The heart of the matter, I believe is that there's far too much effort being invested in distancing from each other in the clamour for recognition.
In the context of the model, the vision of a business for social purpose has become reality since 1996. First in the UK with the CIC form and more recently in the L3C model in the US.
Jeff Mowatt
People-Centered Economic Development
p-ced.com
people-centered.net
Catherine Rustomji is right
Catherine Rustomji is right about people being confused about social enterprise legal structures.
I was involved a few years ago in a research project for Social Firms UK that revealed that over half of all the social enterprises surveyed were disatisfied with their legal structure.
To quote myself, "we have 49 questionnaires full of misconceptions that demonstrate confusion before they tell us anything else."

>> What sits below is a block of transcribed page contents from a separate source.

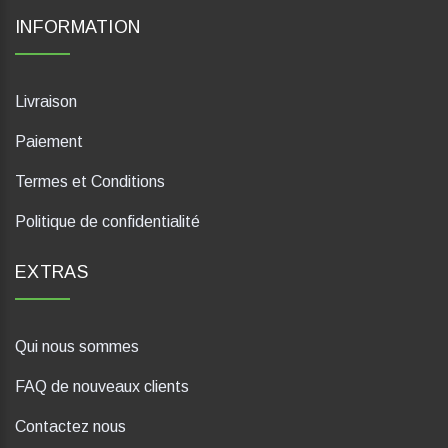
INFORMATION
Livraison
Paiement
Termes et Conditions
Politique de confidentialité
EXTRAS
Qui nous sommes
FAQ de nouveaux clients
Contactez nous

The problem is that there is NO proper advice/support infrastructure for this - social entrepreneurs have to rely either, on the one hand, on local solicitors - who know the structures but usually do not really understand social enterprise - and crucially lack the experience to advise on how reshaping a business model can make a better choice of legal structure possible - and on the other hand development workers who know social enterprise well enough but usually have a limted understanding of legal structures, especially options less used in the third sector like share companies.
Yet it would be relatively cheap and simple to develop a clear, structured discussion and development process to take an individual or group from their broad vision and business planning through a series of logical steps to the right organisational structure.
A written methodology, with supporting case studies and
background knowledge materials could, in the hands of a very small network of selected regional facilitators, provide a properly structured organisational structure development process for social enterprises, and sweep away much of the current confusion.